アルプス電気による完全子会社化の承認を求めるアルパインの臨時株主総会が5日、開催される。香港のヘッジファンド、オアシス・マネジメントが完全子会社化を阻止しようとしているが、大株主である別の米ヘッジファンドがここに来て会社寄りの姿勢を示すなど、統合の成否を巡る綱引きが続いている。

Key Speakers At The Sohn Conference

オアシス・マネジメントのセス・フィッシャー氏

Photographer: Anthony Kwan/Bloomberg

  アルプス電は40%の株式を保有する子会社のアルパインを来年1月1日付で株式交換により完全子会社化する計画。5日のアルパイン臨時総会で、出席株主の3分の2以上(約67%)の賛成が必要だ。

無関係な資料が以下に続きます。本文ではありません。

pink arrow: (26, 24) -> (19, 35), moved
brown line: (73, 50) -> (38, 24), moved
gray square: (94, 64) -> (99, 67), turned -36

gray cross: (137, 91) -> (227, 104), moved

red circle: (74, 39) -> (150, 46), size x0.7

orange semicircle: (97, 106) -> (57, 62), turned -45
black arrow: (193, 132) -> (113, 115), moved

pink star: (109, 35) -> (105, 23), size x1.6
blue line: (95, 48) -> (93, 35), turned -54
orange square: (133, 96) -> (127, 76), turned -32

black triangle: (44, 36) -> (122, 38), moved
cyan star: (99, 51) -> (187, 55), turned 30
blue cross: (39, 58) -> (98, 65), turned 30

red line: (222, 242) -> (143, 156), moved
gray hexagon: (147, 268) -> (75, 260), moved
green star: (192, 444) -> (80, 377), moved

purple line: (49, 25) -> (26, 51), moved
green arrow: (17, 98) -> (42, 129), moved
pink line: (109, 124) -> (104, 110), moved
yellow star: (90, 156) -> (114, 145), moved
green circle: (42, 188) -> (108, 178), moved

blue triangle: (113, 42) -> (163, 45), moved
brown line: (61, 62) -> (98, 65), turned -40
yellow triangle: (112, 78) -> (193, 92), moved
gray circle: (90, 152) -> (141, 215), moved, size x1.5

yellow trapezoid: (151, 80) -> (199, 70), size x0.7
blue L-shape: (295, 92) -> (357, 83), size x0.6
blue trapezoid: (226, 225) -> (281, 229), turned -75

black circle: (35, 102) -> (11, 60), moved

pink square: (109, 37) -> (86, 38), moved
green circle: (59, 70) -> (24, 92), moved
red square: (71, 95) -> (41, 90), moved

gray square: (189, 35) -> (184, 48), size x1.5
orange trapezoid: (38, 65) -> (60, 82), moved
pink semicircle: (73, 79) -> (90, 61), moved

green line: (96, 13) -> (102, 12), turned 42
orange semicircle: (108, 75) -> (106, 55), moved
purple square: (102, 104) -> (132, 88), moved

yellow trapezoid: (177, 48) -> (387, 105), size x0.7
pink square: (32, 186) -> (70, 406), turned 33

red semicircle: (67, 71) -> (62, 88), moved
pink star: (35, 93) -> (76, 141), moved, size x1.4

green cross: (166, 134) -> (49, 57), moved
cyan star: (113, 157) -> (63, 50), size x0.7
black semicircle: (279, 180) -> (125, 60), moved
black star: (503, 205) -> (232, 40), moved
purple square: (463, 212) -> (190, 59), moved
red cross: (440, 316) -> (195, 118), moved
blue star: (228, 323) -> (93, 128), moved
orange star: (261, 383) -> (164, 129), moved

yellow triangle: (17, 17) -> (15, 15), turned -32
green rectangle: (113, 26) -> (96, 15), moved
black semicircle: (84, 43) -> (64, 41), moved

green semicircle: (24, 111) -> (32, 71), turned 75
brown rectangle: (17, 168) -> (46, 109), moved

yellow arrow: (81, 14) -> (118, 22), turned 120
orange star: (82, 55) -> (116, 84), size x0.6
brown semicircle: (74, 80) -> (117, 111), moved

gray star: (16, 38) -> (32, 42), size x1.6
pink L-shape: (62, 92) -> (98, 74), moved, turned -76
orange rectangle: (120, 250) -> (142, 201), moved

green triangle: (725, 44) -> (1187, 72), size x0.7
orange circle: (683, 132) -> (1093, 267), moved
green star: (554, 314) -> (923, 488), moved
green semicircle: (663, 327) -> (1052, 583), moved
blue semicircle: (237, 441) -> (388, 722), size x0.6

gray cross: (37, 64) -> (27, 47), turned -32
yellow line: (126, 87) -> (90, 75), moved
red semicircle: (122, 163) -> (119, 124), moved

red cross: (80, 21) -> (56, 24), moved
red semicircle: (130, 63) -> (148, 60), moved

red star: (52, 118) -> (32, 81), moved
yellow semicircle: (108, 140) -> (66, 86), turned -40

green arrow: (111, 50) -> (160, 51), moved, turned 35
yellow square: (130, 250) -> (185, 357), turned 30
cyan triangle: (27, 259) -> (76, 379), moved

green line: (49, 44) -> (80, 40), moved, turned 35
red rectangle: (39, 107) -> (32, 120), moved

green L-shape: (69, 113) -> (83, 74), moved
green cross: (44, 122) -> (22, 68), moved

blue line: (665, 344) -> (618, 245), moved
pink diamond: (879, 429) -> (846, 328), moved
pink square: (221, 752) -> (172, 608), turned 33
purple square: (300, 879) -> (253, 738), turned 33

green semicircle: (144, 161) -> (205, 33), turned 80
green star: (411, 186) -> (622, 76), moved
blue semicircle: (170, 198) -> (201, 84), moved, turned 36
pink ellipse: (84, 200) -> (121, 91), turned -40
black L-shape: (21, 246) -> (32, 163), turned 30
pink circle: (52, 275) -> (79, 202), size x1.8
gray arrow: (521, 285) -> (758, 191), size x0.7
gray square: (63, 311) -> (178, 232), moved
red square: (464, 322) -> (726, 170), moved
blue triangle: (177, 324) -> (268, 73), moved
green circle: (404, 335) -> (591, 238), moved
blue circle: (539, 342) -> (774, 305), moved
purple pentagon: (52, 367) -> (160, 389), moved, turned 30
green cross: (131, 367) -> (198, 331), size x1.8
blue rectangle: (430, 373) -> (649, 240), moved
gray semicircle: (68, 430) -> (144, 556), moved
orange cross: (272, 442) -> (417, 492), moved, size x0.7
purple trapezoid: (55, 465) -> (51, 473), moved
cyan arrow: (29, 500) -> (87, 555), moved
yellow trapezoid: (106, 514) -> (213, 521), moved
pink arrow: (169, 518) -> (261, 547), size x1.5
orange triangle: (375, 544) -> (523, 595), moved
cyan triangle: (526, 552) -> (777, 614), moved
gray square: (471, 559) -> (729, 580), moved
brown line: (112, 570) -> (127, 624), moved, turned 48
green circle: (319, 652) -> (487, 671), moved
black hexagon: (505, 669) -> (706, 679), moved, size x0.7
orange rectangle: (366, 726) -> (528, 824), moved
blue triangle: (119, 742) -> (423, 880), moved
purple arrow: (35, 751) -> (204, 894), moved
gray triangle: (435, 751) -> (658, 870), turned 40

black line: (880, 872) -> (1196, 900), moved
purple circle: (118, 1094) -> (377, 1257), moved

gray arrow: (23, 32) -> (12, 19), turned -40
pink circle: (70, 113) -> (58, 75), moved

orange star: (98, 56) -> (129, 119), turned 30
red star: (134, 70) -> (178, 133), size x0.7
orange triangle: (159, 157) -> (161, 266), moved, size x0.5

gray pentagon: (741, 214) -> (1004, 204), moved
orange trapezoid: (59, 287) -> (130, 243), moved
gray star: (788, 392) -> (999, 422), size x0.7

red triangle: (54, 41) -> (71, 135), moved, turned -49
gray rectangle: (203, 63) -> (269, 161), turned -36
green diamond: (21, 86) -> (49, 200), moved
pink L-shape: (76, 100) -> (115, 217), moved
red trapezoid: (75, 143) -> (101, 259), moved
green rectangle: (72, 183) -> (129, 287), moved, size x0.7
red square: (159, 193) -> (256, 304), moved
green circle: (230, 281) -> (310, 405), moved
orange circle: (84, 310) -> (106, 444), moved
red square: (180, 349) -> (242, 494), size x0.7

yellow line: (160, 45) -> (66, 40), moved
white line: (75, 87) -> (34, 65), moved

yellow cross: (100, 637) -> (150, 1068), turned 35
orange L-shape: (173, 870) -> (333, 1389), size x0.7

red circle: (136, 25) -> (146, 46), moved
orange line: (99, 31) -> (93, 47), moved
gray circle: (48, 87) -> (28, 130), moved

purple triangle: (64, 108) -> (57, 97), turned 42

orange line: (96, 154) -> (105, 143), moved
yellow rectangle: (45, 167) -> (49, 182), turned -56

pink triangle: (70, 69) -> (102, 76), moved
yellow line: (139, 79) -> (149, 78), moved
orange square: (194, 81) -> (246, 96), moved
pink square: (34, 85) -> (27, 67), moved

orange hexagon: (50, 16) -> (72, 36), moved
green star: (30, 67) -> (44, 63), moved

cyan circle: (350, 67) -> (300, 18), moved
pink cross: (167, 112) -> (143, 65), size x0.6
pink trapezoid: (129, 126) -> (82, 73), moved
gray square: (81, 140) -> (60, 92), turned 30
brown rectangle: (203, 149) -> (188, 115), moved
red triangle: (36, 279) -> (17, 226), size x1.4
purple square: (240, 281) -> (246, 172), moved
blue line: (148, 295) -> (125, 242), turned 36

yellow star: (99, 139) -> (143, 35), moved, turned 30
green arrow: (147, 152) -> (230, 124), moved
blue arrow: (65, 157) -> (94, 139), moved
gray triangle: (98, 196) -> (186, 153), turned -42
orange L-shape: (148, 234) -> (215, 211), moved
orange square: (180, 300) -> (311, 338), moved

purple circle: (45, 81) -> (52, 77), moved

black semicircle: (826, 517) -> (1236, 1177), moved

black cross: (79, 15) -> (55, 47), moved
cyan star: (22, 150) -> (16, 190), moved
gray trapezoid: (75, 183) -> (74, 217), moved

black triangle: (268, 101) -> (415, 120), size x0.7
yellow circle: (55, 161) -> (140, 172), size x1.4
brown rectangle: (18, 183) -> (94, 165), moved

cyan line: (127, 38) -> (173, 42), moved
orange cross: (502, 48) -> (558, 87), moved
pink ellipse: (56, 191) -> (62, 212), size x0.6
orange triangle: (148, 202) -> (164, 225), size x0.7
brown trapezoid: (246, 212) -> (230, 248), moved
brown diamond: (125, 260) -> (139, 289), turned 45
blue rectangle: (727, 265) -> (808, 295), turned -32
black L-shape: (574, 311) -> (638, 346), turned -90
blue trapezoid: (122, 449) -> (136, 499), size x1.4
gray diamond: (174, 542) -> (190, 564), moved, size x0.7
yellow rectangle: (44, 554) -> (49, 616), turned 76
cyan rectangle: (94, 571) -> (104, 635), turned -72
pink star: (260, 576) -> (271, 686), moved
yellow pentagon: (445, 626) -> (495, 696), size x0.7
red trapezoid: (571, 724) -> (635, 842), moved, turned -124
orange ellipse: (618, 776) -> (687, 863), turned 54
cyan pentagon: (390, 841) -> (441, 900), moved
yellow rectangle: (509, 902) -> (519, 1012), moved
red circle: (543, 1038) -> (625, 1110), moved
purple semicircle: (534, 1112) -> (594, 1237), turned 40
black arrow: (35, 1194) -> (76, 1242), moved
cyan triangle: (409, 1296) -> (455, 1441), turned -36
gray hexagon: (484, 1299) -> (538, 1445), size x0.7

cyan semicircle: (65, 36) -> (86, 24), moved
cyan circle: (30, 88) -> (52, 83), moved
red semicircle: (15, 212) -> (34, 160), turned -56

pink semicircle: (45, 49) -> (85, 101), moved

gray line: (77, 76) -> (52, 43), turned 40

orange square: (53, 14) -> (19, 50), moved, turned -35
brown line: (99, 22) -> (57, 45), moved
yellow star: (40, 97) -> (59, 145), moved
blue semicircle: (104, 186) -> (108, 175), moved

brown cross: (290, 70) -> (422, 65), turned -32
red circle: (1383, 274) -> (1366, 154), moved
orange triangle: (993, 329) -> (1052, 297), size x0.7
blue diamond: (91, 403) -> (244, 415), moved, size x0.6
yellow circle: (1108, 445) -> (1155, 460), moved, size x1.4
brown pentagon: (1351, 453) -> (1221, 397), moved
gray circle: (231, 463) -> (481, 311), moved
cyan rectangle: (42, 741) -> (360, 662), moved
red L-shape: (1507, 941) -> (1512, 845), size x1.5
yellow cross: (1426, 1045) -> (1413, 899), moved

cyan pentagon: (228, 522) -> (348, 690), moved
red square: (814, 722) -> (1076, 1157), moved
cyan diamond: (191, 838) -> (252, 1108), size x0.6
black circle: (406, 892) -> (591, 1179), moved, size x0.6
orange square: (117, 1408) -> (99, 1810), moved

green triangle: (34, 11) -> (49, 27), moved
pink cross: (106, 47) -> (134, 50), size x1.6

  オアシスはアルパイン株の9.9%を保有すると主張。会社側が提案するアルパイン株1株に対してアルプス電0.68株の交換比率について、アルパイン株への評価が「衝撃的に低い」とし、反対に向けた多数派工作を進める。一時は約43%の株主が反対すると否決に自信を見せていた。一方、米ヘッジファンドのエリオット・マネジメントも9.8%を保有するが、広報担当者は11月30日付の電子メールで賛否に関するコメントを控えた。

  株主総会を控えて「注目すべきなのは、エリオットの先週の動きだ」と、ユナイテッド・ファースト・パートナーズのアジアリサーチ責任者、ジャスティン・タン氏は指摘する。エリオットは、アルプス電が統合後の経営方針で打ち出した自己株取得など株主還元の強化方針について、歓迎するとのコメントを発表。タン氏は取材に対し、エリオットがアルプス電による株主還元策を公然と称賛したことで「統合提案が可決される可能性は高まった」との見方を示した。

  議決権行使助言会社の意見は割れており、米インスティテューショナル・シェアホルダー・サービシーズ(ISS)が会社提案への反対を推奨、米グラスルイスは賛成を推奨している。

  オアシスは3日、今回の総会は「コーポレートガバナンス(企業統治)と少数株主の権利保護を考える上で真の試金石となる。特定の株主についてコメントはしないが、会社側提案に賛成することはガバナンスという観点での公正さに反する行為であり、日本全体の利益を損なうことになる」と電子メールでコメントした。